Enjoying the gorgeous backdrop from the walls of Fort Lovrijena
You can also get a great view over the walled city by taking the Dubrovnik Cable Car up to Mount Srdj. (A round-trip tickets cost 108 Kuna, just over $15 USD as of September 2015. A one-way ticket is only 60 Kuna in case you wanted to make the hike either up or down the mountain yourself.)
Views of the walled city from Fort Lovrijena
If you visit both the fort and the city walls, you will get a small discount on whichever ticket you buy second. You can also purchase the Dubrovnik Card, which provides discounts to many locals attractions, valid for 1, 3, or 7 days. Since we were only visiting for a few hours, we didn’t bother with the tourist card, so we cannot vouch for it either way.
Placa Street – Dubrovnik’s main thoroughfare, as seen from the city walls
With our discount, the cost for walking along the city walls was 70 Kuna per person (just over $10 USD). We had read that the walls take a good hour or so to walk around and we wanted to go as close to sunset as possible. Because the entrance to the walls close an hour before sunset, we started our journey just ahead of that cutoff allowing for plenty of time for photos!
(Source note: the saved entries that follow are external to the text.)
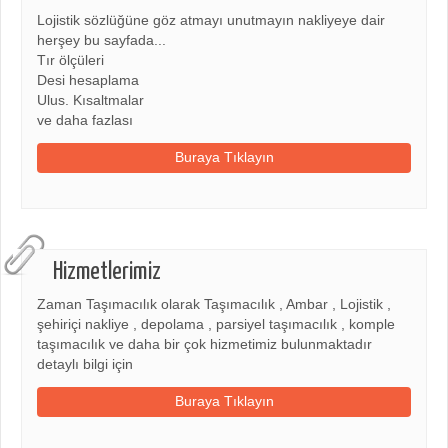
Lojistik sözlüğüne göz atmayı unutmayın nakliyeye dair
herşey bu sayfada...
Tır ölçüleri
Desi hesaplama
Ulus. Kısaltmalar
ve daha fazlası
Buraya Tıklayın
Hizmetlerimiz
Zaman Taşımacılık olarak Taşımacılık , Ambar , Lojistik ,
şehiriçi nakliye , depolama , parsiyel taşımacılık , komple
taşımacılık ve daha bir çok hizmetimiz bulunmaktadır
detaylı bilgi için
Buraya Tıklayın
Views over the rooftops from the city walls
The wall is 6365 feet (1940 meters) in length encircling the entire city. It is said to be one of the most beautifully preserved medieval walls in the world.
A view from the wall of the wall
The walls are very narrow in parts and for this reason, there is only one direction in which you can walk. Despite how busy the town was, the walls weren’t too overly crowded, but I think that has more to do with the fact that is was just before closing time.
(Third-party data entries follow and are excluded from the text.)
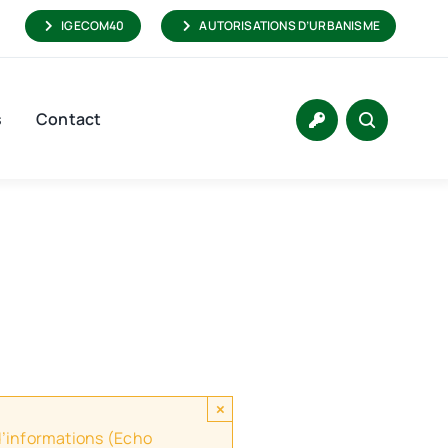
IGECOM40
AUTORISATIONS D’URBANISME
s
Contact
×
 d’informations (Echo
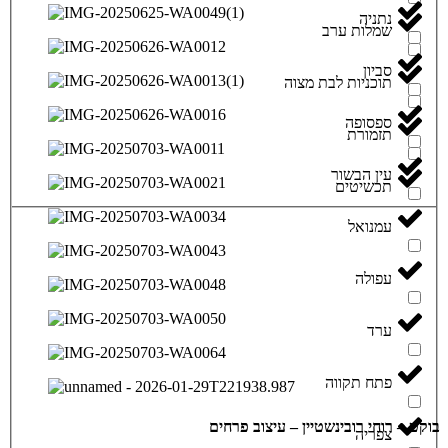
נתניה
שמלות ערב
סביון
תוכניות לבת מצוה
ספסופה
תזמורת
עין הבשור
תכשיטים
עמנואל
עפולה
ערד
פתח תקווה
בוקט – רוחי רובינשטיין – עיצוב פרחים
צפריה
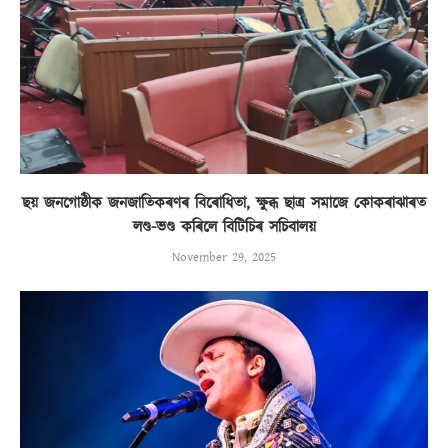
ছয় জনগোষ্ঠীক জনজাতিকৰণৰ বিৰোধিতা, ক্ষুব্ধ ছাত্ৰ সমাজে কোকৰাঝাৰত
লণ্ড-ভণ্ড কৰিলে বিটিচিৰ সচিবালয়
November 29, 2025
Fort Lovrijena and the city walls
We still came upon a few congested spots where we’d have to wait for other visitors to take their photos, but it was just as well, as we would take advantage of the pause and take a photo, too, or simply admire the surroundings!
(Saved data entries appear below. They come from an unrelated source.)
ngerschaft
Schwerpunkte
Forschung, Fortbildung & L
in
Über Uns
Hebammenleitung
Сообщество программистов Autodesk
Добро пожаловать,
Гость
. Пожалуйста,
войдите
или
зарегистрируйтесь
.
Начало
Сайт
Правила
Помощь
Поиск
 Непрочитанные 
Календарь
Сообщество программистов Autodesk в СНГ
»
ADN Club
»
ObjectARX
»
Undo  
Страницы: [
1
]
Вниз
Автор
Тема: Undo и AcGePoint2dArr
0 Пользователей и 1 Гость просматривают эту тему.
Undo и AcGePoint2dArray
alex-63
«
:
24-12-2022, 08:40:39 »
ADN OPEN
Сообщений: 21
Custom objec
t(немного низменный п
Cafe Buza – A bar with an epic view, just outside the city walls
Prior to a devastating earthquake in 1667 which destroyed a large portion of the city, Dubrovnik rivaled Venice as one of the most significant maritime and mercantile centers of the Adriatic.
Love these shades of orange on the rooftops!
The city has obviously been rebuilt and now thrives on the tourism industry. It was toward the end of our walk on the city walls that I finally started to grow somewhat fond of this city.
Domed church roofs and the bell tower
Maybe it had to do with the lack of tourists on the wall just before closing time. Or possibly is was the soft glow coming from the sun just beyond the time-worn buildings and terracotta rooftops.
Just before sunset is a calm and beautiful time to walk the city walls
The best view over the Old City is from its walls
And though the sun had since dipped below the horizon, no one was kicking us off the wall quite yet. We captured one last shot of the wall, now completely free of tourists, and with Fort Lovrijena off to the right.
Dubrovnik City Walls and Fort Lovrijena
The Old City streets were now a little less crowded as the one cruise ship in port most probably sailed back out to sea.
Placa Street after sunset
And thus ends the tale of my love-hate relationship with Dubrovnik, a city I so desperately wanted to love. Sadly, I was again reminded why I did not, as we were elbowed and shoved getting onto an overcrowded bus to make our way back to our hotel. So, is Dubrovnik a charming city? Absolutely! IF you can tolerate the throngs of other people swarming through the cobblestone streets. We’re not saying you shouldn’t visit; you should just be prepared to share your experience with thousands of others… or visit in the off-season!
Have you been to Dubrovnik? What was your experience like?